== Instructions to follow ==
Give all of the data again exactly as written, omitting every image.

== Data for this task ==
'''
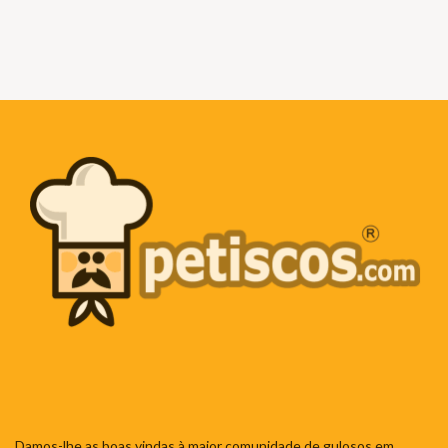
Damos-lhe as boas vindas à maior comunidade de gulosos em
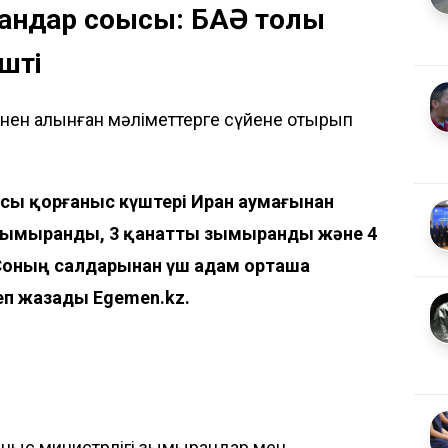
дар соққысы: БАӘ толық
шті
інен алынған мәліметтерге сүйене отырып
рсы қорғаныс күштері Иран аумағынан
зымыранды, 3 қанатты зымыранды және 4
Соның салдарынан үш адам орташа
деп жазады
Egemen.kz
.
ғаныс министрлігі зымырандар мен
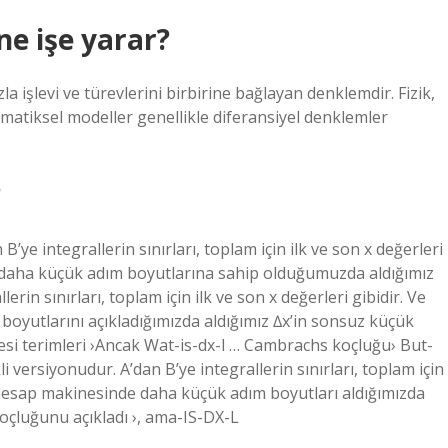
ne işe yarar?
 işlevi ve türevlerini birbirine bağlayan denklemdir. Fizik,
ematiksel modeller genellikle diferansiyel denklemler
?
B’ye integrallerin sınırları, toplam için ilk ve son x değerleri
de daha küçük adım boyutlarına sahip olduğumuzda aldığımız
rin sınırları, toplam için ilk ve son x değerleri gibidir. Ve
oyutlarını açıkladığımızda aldığımız ∆x’in sonsuz küçük
i terimleri ›Ancak Wat-is-dx-l … Cambrachs koçluğu› But-
i versiyonudur. A’dan B’ye integrallerin sınırları, toplam için
20 hesap makinesinde daha küçük adım boyutları aldığımızda
oçluğunu açıkladı ›, ama-IS-DX-L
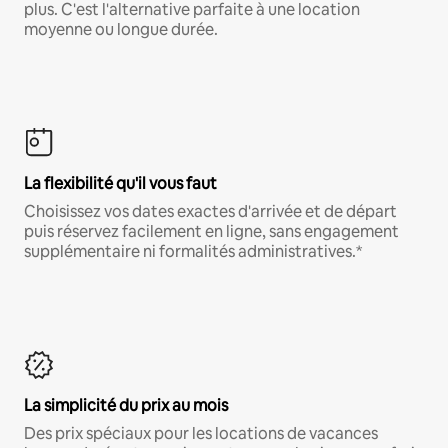
plus. C'est l'alternative parfaite à une location
moyenne ou longue durée.
La flexibilité qu'il vous faut
Choisissez vos dates exactes d'arrivée et de départ
puis réservez facilement en ligne, sans engagement
supplémentaire ni formalités administratives.*
La simplicité du prix au mois
Des prix spéciaux pour les locations de vacances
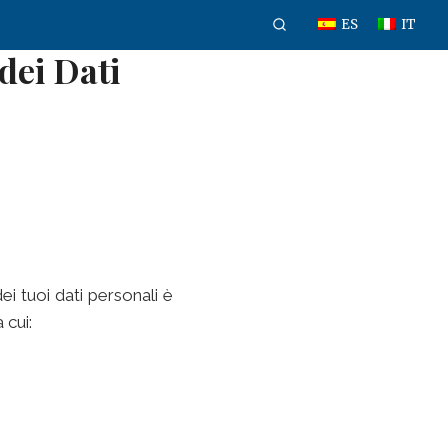
ES
IT
dei Dati
i tuoi dati personali è
 cui:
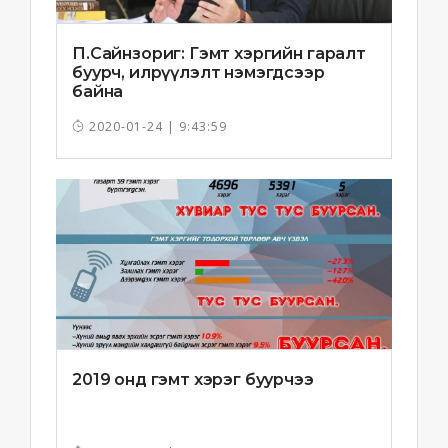
П.Сайнзориг: Гэмт хэргийн гаралт
буурч, илрүүлэлт нэмэгдсээр
байна
2020-01-24 | 9:43:59
2019 онд гэмт хэрэг буурчээ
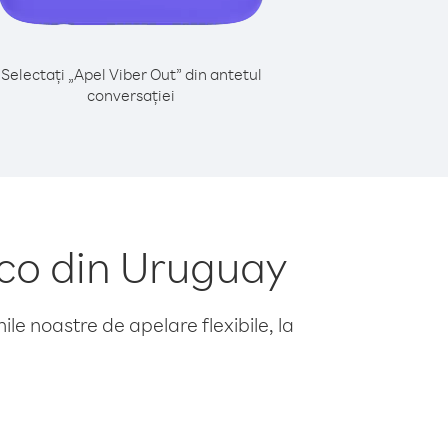
Selectați „Apel Viber Out” din antetul
conversației
co din Uruguay
le noastre de apelare flexibile, la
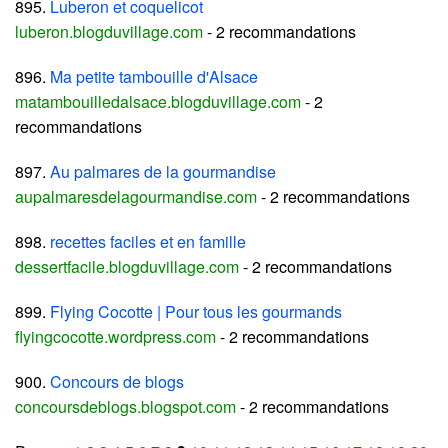
895.
Luberon et coquelicot
luberon.blogduvillage.com
- 2 recommandations
896.
Ma petite tambouille d'Alsace
matambouilledalsace.blogduvillage.com
- 2
recommandations
897.
Au palmares de la gourmandise
aupalmaresdelagourmandise.com
- 2 recommandations
898.
recettes faciles et en famille
dessertfacile.blogduvillage.com
- 2 recommandations
899.
Flying Cocotte | Pour tous les gourmands
flyingcocotte.wordpress.com
- 2 recommandations
900.
Concours de blogs
concoursdeblogs.blogspot.com
- 2 recommandations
'''
== Solution ==
Damos-lhe as boas vindas à maior comunidade de gulosos em
дар соққысы: БАӘ толық
шті
інен алынған мәліметтерге сүйене отырып
рсы қорғаныс күштері Иран аумағынан
зымыранды, 3 қанатты зымыранды және 4
Соның салдарынан үш адам орташа
деп жазады
Egemen.kz
.
ғаныс министрлігі зымырандар мен
ne işe yarar?
 işlevi ve türevlerini birbirine bağlayan denklemdir. Fizik,
ematiksel modeller genellikle diferansiyel denklemler
?
B’ye integrallerin sınırları, toplam için ilk ve son x değerleri
de daha küçük adım boyutlarına sahip olduğumuzda aldığımız
rin sınırları, toplam için ilk ve son x değerleri gibidir. Ve
oyutlarını açıkladığımızda aldığımız ∆x’in sonsuz küçük
i terimleri ›Ancak Wat-is-dx-l … Cambrachs koçluğu› But-
i versiyonudur. A’dan B’ye integrallerin sınırları, toplam için
20 hesap makinesinde daha küçük adım boyutları aldığımızda
oçluğunu açıkladı ›, ama-IS-DX-L
plus. C'est l'alternative parfaite à une location
moyenne ou longue durée.
La flexibilité qu'il vous faut
Choisissez vos dates exactes d'arrivée et de départ
puis réservez facilement en ligne, sans engagement
supplémentaire ni formalités administratives.*
La simplicité du prix au mois
Des prix spéciaux pour les locations de vacances
ES
IT
dei Dati
i tuoi dati personali è
 cui:
П.Сайнзориг: Гэмт хэргийн гаралт
буурч, илрүүлэлт нэмэгдсээр
байна
2020-01-24 | 9:43:59
2019 онд гэмт хэрэг буурчээ
Selectați „Apel Viber Out” din antetul
conversației
co din Uruguay
le noastre de apelare flexibile, la
895.
Luberon et coquelicot
luberon.blogduvillage.com
- 2 recommandations
896.
Ma petite tambouille d'Alsace
matambouilledalsace.blogduvillage.com
- 2
recommandations
897.
Au palmares de la gourmandise
aupalmaresdelagourmandise.com
- 2 recommandations
898.
recettes faciles et en famille
dessertfacile.blogduvillage.com
- 2 recommandations
899.
Flying Cocotte | Pour tous les gourmands
flyingcocotte.wordpress.com
- 2 recommandations
900.
Concours de blogs
concoursdeblogs.blogspot.com
- 2 recommandations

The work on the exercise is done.